Il danno maggiore è stato fatto ai giovani, a quelle generazioni nate negli anni delle stragi e che hanno conosciuto l’antimafia delle carriere e delle passerelle (denunciate nell’estate 2015 dallo stesso Manfredi Borsellino) e che oggi assistono sgomenti, privi quasi di strumenti per decifrare il futuro.

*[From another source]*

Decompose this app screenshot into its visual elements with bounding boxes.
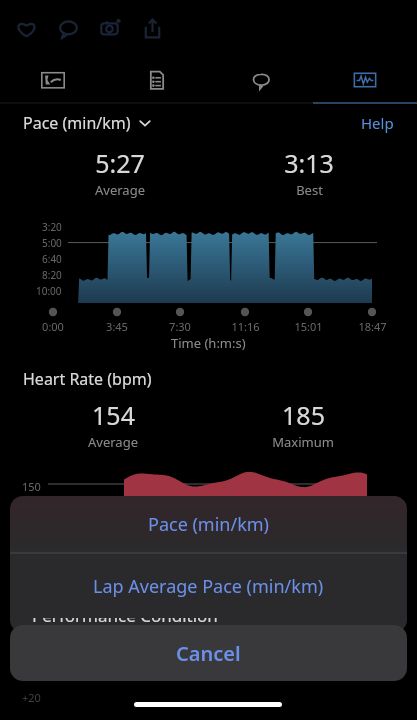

Andrea Faraone, Giuseppe Ziino, dell’associazione Artù hanno pensato a questi crolli nell’organizzare insieme a Daniela Bonazinga l’incontro con Forgione, moderato dal giornalista Francesco Celi, alla presenza di numerosi magistrati, del procuratore aggiunto di Roma Michele Prestipino di Tano Grasso (tra i pionieri dell’antiracket), del parlamentare Francesco D’Uva (componente della Commissione antimafia) ed introdotto dal presidente dell’Ars Giovanni Ardizzone.

“E’ un libro coraggioso questo di Forgione, perché fa nomi e cognomi- ha detto Ardizzone- I giovani oggi conoscono i magistrati che vanno nei talk show e che rilasciano decine d’interviste. Il libro invita a riflettere anche sul ruolo dell’informazione. Io penso che dalle macerie si può sempre ricostruire, ma l’antimafia non può essere fatta nelle aule dei tribunali, quella è la verità processuale. Non può essere fatta in tv. I magistrati non fanno audience, non fondano partiti. Altrimenti poi potrebbe venire il dubbio che quel giusto lavoro processuale lo hai fatto pensando ad altro, alla politica. L’antimafia si fa ogni giorno esercitando il proprio ruolo, pensando alla propria coscienza e lontano dai riflettori”.